### Source information:
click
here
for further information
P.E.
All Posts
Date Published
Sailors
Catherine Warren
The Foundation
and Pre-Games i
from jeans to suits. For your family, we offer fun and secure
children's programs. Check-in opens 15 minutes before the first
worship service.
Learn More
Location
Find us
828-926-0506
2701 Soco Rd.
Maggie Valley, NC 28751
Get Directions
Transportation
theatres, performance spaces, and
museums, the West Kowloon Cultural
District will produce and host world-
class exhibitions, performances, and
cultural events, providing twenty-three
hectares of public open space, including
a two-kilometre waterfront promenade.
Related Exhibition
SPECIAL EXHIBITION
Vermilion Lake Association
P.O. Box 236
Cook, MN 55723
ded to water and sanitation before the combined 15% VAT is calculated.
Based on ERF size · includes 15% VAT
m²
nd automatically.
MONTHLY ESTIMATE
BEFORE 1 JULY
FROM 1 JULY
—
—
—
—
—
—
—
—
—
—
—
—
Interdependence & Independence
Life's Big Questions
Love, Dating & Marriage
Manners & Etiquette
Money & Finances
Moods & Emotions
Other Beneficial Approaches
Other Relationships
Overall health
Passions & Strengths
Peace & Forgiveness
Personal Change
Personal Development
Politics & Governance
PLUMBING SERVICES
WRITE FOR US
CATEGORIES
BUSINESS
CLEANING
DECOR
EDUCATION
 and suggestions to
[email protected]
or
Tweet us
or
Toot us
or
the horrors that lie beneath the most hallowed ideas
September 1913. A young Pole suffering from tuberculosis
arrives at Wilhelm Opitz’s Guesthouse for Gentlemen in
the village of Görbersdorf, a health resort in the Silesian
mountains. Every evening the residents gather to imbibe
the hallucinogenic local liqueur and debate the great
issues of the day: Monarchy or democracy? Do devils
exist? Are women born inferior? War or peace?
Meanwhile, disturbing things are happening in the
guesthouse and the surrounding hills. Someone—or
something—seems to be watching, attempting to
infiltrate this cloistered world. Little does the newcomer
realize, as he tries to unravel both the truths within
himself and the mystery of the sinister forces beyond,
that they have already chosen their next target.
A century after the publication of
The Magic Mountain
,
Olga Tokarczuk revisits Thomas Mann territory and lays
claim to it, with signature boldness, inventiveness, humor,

### Activity:
The answer is the records above restated word for word from their opening line through the line that holds "District will produce", both included, and nothing else.

### Problem solution:
click
here
for further information
P.E.
All Posts
Date Published
Sailors
Catherine Warren
The Foundation
and Pre-Games i
from jeans to suits. For your family, we offer fun and secure
children's programs. Check-in opens 15 minutes before the first
worship service.
Learn More
Location
Find us
828-926-0506
2701 Soco Rd.
Maggie Valley, NC 28751
Get Directions
Transportation
theatres, performance spaces, and
museums, the West Kowloon Cultural
District will produce and host world-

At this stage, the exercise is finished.